Task – Restate all of the entries exactly, dropping any pictures they hold.

Records provided –
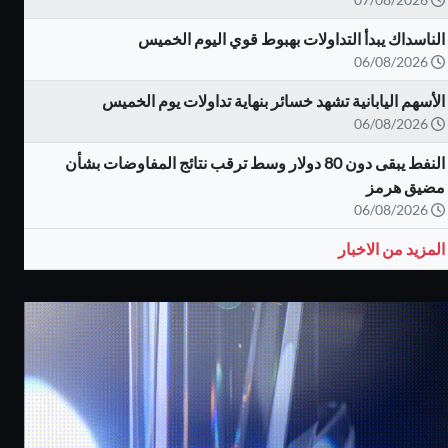
الناسداك يبدأ التداولات بهبوط قوي اليوم الخميس
06/08/2026
الأسهم اليابانية تشهد خسائر بنهاية تداولات يوم الخميس
06/08/2026
النفط يبقى دون 80 دولار وسط ترقب نتائج المفاوضات بشأن
مضيق هرمز
06/08/2026
المزيد من الاخبار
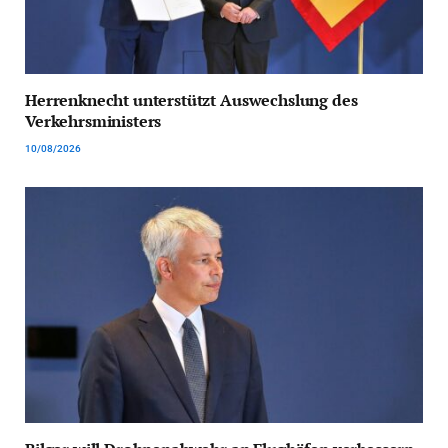
Herrenknecht unterstützt Auswechslung des
Verkehrsministers
10/08/2026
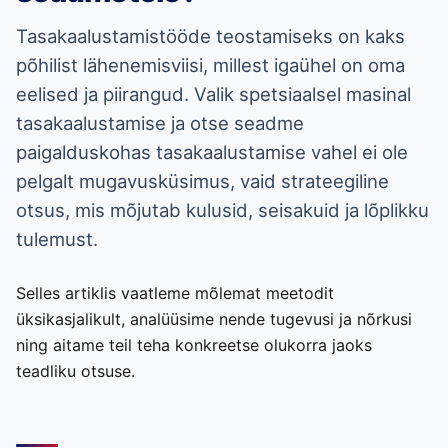
Tasakaalustamistööde teostamiseks on kaks
põhilist lähenemisviisi, millest igaühel on oma
eelised ja piirangud. Valik spetsiaalsel masinal
tasakaalustamise ja otse seadme
paigalduskohas tasakaalustamise vahel ei ole
pelgalt mugavusküsimus, vaid strateegiline
otsus, mis mõjutab kulusid, seisakuid ja lõplikku
tulemust.
Selles artiklis vaatleme mõlemat meetodit
üksikasjalikult, analüüsime nende tugevusi ja nõrkusi
ning aitame teil teha konkreetse olukorra jaoks
teadliku otsuse.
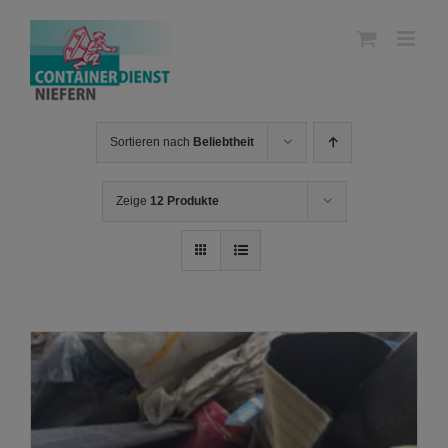
Skip
to
content
Sortieren nach
Beliebtheit
Zeige
12 Produkte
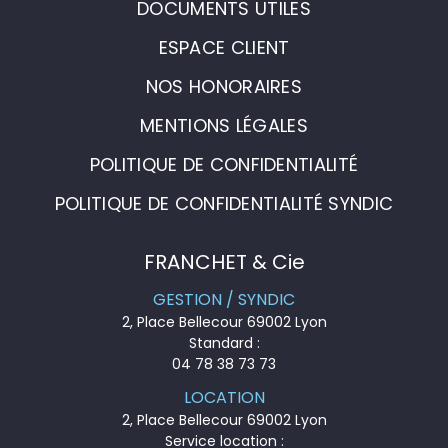
DOCUMENTS UTILES
ESPACE CLIENT
NOS HONORAIRES
MENTIONS LÉGALES
POLITIQUE DE CONFIDENTIALITÉ
POLITIQUE DE CONFIDENTIALITÉ SYNDIC
FRANCHET & Cie
GESTION / SYNDIC
2, Place Bellecour 69002 Lyon
Standard :
04 78 38 73 73
LOCATION
2, Place Bellecour 69002 Lyon
Service location :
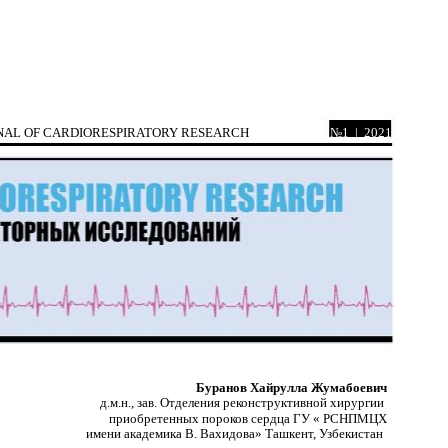
OURNAL OF CARDIORESPIRATORY RESEARCH
№1 | 2021
Буранов Хайрулла Жумабоевич
д.м.н., зав. Отделения реконструктивной хирургии
приобретенных пороков сердца ГУ « РСНПМЦХ
имени академика В. Вахидова» Ташкент, Узбекистан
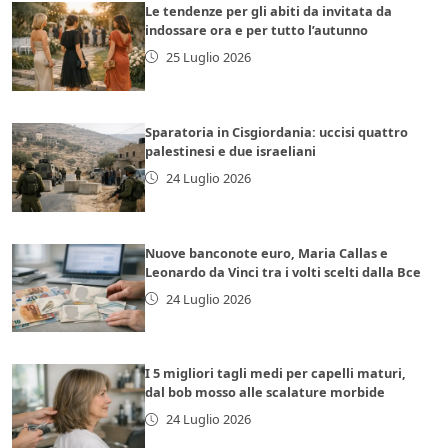
Le tendenze per gli abiti da invitata da
indossare ora e per tutto l’autunno
25 Luglio 2026
Sparatoria in Cisgiordania: uccisi quattro
palestinesi e due israeliani
24 Luglio 2026
Nuove banconote euro, Maria Callas e
Leonardo da Vinci tra i volti scelti dalla Bce
24 Luglio 2026
I 5 migliori tagli medi per capelli maturi,
dal bob mosso alle scalature morbide
24 Luglio 2026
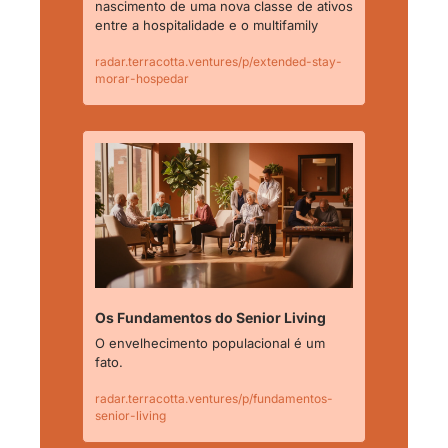
nascimento de uma nova classe de ativos 
entre a hospitalidade e o multifamily
radar.terracotta.ventures/p/extended-stay-
morar-hospedar
Os Fundamentos do Senior Living
O envelhecimento populacional é um 
fato.
radar.terracotta.ventures/p/fundamentos-
senior-living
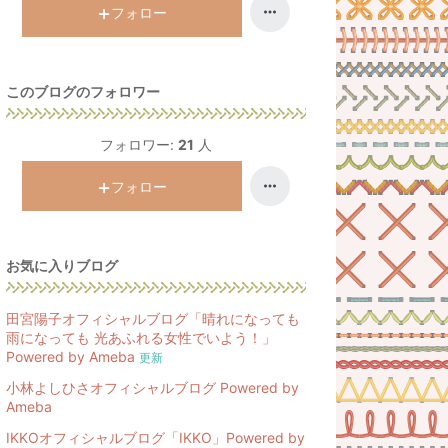
ン
フォロー
グ
上
昇
このブログのフォロワー
フォロワー:
21
人
フォロー
お気に入りブログ
田宮陽子オフィシャルブログ「晴れになっても
雨になっても 光あふれる女性でいよう！」
Powered by Ameba
更新
小林よしひさオフィシャルブログ Powered by
Ameba
IKKOオフィシャルブログ「IKKO」Powered by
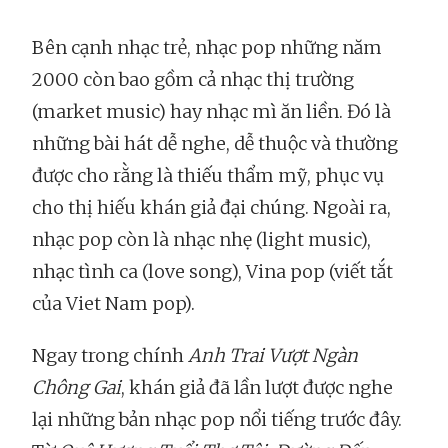
Bên cạnh nhạc trẻ, nhạc pop những năm
2000 còn bao gồm cả nhạc thị trường
(market music) hay nhạc mì ăn liền. Đó là
những bài hát dễ nghe, dễ thuộc và thường
được cho rằng là thiếu thẩm mỹ, phục vụ
cho thị hiếu khán giả đại chúng. Ngoài ra,
nhạc pop còn là nhạc nhẹ (light music),
nhạc tình ca (love song), Vina pop (viết tắt
của Viet Nam pop).
Ngay trong chính
Anh Trai Vượt Ngàn
Chông Gai
, khán giả đã lần lượt được nghe
lại những bản nhạc pop nổi tiếng trước đây.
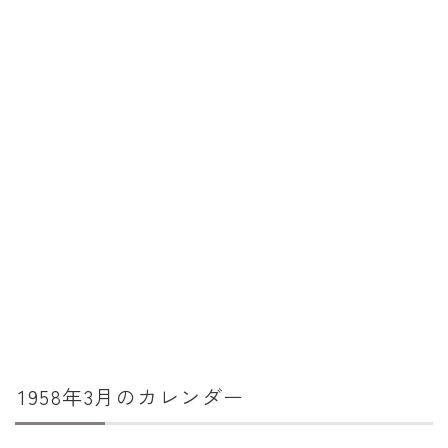
暦と歳時記
満月・新月
旧暦
十二支・干支
西暦・和暦
暦の吉凶
吉日・縁起の良い日
六曜（大安・仏滅）
十二直
二十八宿
1958年3月のカレンダー
二十七宿
誕生シンボル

Answer to this exercise –
الناسداك يبدأ التداولات بهبوط قوي اليوم الخميس
06/08/2026
الأسهم اليابانية تشهد خسائر بنهاية تداولات يوم الخميس
06/08/2026
النفط يبقى دون 80 دولار وسط ترقب نتائج المفاوضات بشأن
مضيق هرمز
06/08/2026
المزيد من الاخبار
Herrenknecht unterstützt Auswechslung des
Verkehrsministers
10/08/2026
Tasakaalustamistööde teostamiseks on kaks
põhilist lähenemisviisi, millest igaühel on oma
eelised ja piirangud. Valik spetsiaalsel masinal
tasakaalustamise ja otse seadme
paigalduskohas tasakaalustamise vahel ei ole
pelgalt mugavusküsimus, vaid strateegiline
otsus, mis mõjutab kulusid, seisakuid ja lõplikku
tulemust.
Selles artiklis vaatleme mõlemat meetodit
üksikasjalikult, analüüsime nende tugevusi ja nõrkusi
ning aitame teil teha konkreetse olukorra jaoks
teadliku otsuse.
Skip
to
content
Sortieren nach
Beliebtheit
Zeige
12 Produkte
DOCUMENTS UTILES
ESPACE CLIENT
NOS HONORAIRES
MENTIONS LÉGALES
POLITIQUE DE CONFIDENTIALITÉ
POLITIQUE DE CONFIDENTIALITÉ SYNDIC
FRANCHET & Cie
GESTION / SYNDIC
2, Place Bellecour 69002 Lyon
Standard :
04 78 38 73 73
LOCATION
2, Place Bellecour 69002 Lyon
Service location :
OURNAL OF CARDIORESPIRATORY RESEARCH
№1 | 2021
Буранов Хайрулла Жумабоевич
д.м.н., зав. Отделения реконструктивной хирургии
приобретенных пороков сердца ГУ « РСНПМЦХ
имени академика В. Вахидова» Ташкент, Узбекистан
Le tendenze per gli abiti da invitata da
indossare ora e per tutto l’autunno
25 Luglio 2026
Sparatoria in Cisgiordania: uccisi quattro
palestinesi e due israeliani
24 Luglio 2026
Nuove banconote euro, Maria Callas e
Leonardo da Vinci tra i volti scelti dalla Bce
24 Luglio 2026
I 5 migliori tagli medi per capelli maturi,
dal bob mosso alle scalature morbide
24 Luglio 2026
nascimento de uma nova classe de ativos 
entre a hospitalidade e o multifamily
radar.terracotta.ventures/p/extended-stay-
morar-hospedar
Os Fundamentos do Senior Living
O envelhecimento populacional é um 
fato.
radar.terracotta.ventures/p/fundamentos-
senior-living
ン
フォロー
グ
上
昇
このブログのフォロワー
フォロワー:
21
人
フォロー
お気に入りブログ
田宮陽子オフィシャルブログ「晴れになっても
雨になっても 光あふれる女性でいよう！」
Powered by Ameba
更新
小林よしひさオフィシャルブログ Powered by
Ameba
IKKOオフィシャルブログ「IKKO」Powered by
Bên cạnh nhạc trẻ, nhạc pop những năm
2000 còn bao gồm cả nhạc thị trường
(market music) hay nhạc mì ăn liền. Đó là
những bài hát dễ nghe, dễ thuộc và thường
được cho rằng là thiếu thẩm mỹ, phục vụ
cho thị hiếu khán giả đại chúng. Ngoài ra,
nhạc pop còn là nhạc nhẹ (light music),
nhạc tình ca (love song), Vina pop (viết tắt
của Viet Nam pop).
Ngay trong chính
Anh Trai Vượt Ngàn
Chông Gai
, khán giả đã lần lượt được nghe
lại những bản nhạc pop nổi tiếng trước đây.
暦と歳時記
満月・新月
旧暦
十二支・干支
西暦・和暦
暦の吉凶
吉日・縁起の良い日
六曜（大安・仏滅）
十二直
二十八宿
1958年3月のカレンダー
二十七宿
誕生シンボル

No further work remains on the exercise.